Suecia introducirá en el verano una obligación legal para que los medios informen sobre noticias falsas y desinformación, según anunció el gobierno el 15 de mayo. La medida, que entrará en vigor antes del verano boreal (junio-julio), busca fortalecer la transparencia en la era digital, donde la desinformación se propaga rápidamente en redes sociales y plataformas en línea, según declaró el ministro de Justicia, Morgan Johansson, en una conferencia de prensa.
El nuevo marco legal exigirá a los medios de comunicación suecos que publiquen correcciones públicas cuando sus contenidos sean verificados como falsos o engañosos por fuentes independientes, como agencias de fact-checking o autoridades reguladoras. Johansson aclaró que la obligación no aplicará a medios pequeños o locales con recursos limitados, pero sí a los grandes portales y redes sociales con alcance masivo, como Facebook o X (antes Twitter).
¿Qué medios estarán obligados a cumplir esta normativa?
Según el proyecto de ley presentado por el gobierno, las plataformas digitales con más de 100.000 usuarios activos en Suecia deberán implementar sistemas para detectar y corregir información falsa. «No se trata de censurar, sino de garantizar que los ciudadanos tengan acceso a información verificada», explicó Johansson. La medida se alinea con regulaciones similares ya vigentes en países como Alemania y Francia, donde plataformas como Google y Meta han debido ajustar sus políticas de moderación.

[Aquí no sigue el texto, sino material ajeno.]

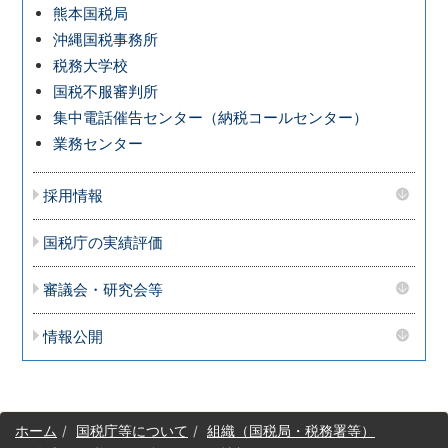
熊本国税局
沖縄国税事務所
税務大学校
国税不服審判所
集中電話催告センター（納税コールセンター）
業務センター
採用情報
国税庁の実績評価
審議会・研究会等
情報公開
サ
ホーム
国税庁等について
組織（国税局・税務署等）
イ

El ministro también destacó que la ley incluirá sanciones para quienes incumplan las correcciones, aunque aún no se han detallado los montos o tipos de penalizaciones. «La desinformación no es un delito menor; afecta la democracia y la toma de decisiones informadas», subrayó.
¿Por qué Suecia da este paso ahora?
La decisión responde a un aumento preocupante de noticias falsas durante las elecciones generales de 2022, donde se detectaron campañas coordinadas para difundir información engañosa, según un informe de la Agencia Sueca de Medios Públicos (Post och Telestyrelsen). El gobierno citó como ejemplo un caso en el que un bulo sobre un supuesto «cierre de hospitales» se viralizó en redes, llevando a protestas sin fundamento.
Además, Suecia enfrenta presión de la Unión Europea, que en 2022 aprobó el Digital Services Act (DSA), un reglamento que obliga a las plataformas a combatir la desinformación. Aunque Suecia ya cumple parcialmente con el DSA, el gobierno decidió adelantar su propia ley para tener un control más estricto sobre el contenido local.
¿Cómo reaccionan los medios y las redes sociales?
La Asociación de Medios Suecos (Tidningsutgivarna) mostró reservas iniciales, argumentando que la carga administrativa podría afectar a pequeños periódicos. «No estamos en contra de la transparencia, pero las correcciones deben ser proporcionales y no ahogar a los medios con recursos limitados», declaró su portavoz, Anna Lindberg.
Por su parte, las grandes plataformas tecnológicas no han emitido declaraciones oficiales, pero fuentes internas de Meta y Google confirmaron a Västerbottens-Kuriren que ya están evaluando cómo adaptar sus sistemas de moderación para cumplir con la nueva ley. «Estamos en diálogo con las autoridades para garantizar que nuestras herramientas de verificación sean compatibles con los nuevos requisitos», señaló un portavoz de Meta bajo condición de anonimato.
¿Qué pasa con los usuarios que difundan desinformación?
La ley no penaliza directamente a los ciudadanos que compartan contenido falso, pero sí obliga a las plataformas a implementar etiquetas de advertencia en publicaciones verificadas como engañosas. Johansson aclaró que el enfoque es preventivo: «Queremos que la gente reflexione antes de compartir algo sin contrastar».

Sin embargo, expertos en derecho digital, como la profesora de la Universidad de Estocolmo Elin Gardestig, advierten sobre los riesgos de una regulación demasiado estricta. «Si las correcciones son excesivas, los medios podrían volverse demasiado cautelosos y autocensurarse», advirtió en declaraciones a Dagens Nyheter.
Próximos pasos: ¿Cuándo entrará en vigor?
El proyecto de ley será debatido en el Parlamento sueco (Riksdag) durante el mes de junio, con una votación prevista para julio. Si es aprobado, la obligación de correcciones públicas comenzará a aplicarse en agosto de 2024, coincidiendo con el inicio del nuevo período electoral en el país.
Mientras tanto, el gobierno ha anunciado la creación de un comité de supervisión integrado por representantes de medios, plataformas tecnológicas y organizaciones de verificación, como Faktagranskaren. Su misión será evaluar el cumplimiento de la ley y proponer ajustes si es necesario.
Para los ciudadanos, la medida podría traducirse en un mayor acceso a información contrastada, aunque también plantea preguntas sobre hasta qué punto la regulación puede equilibrar libertad de expresión y precisión informativa.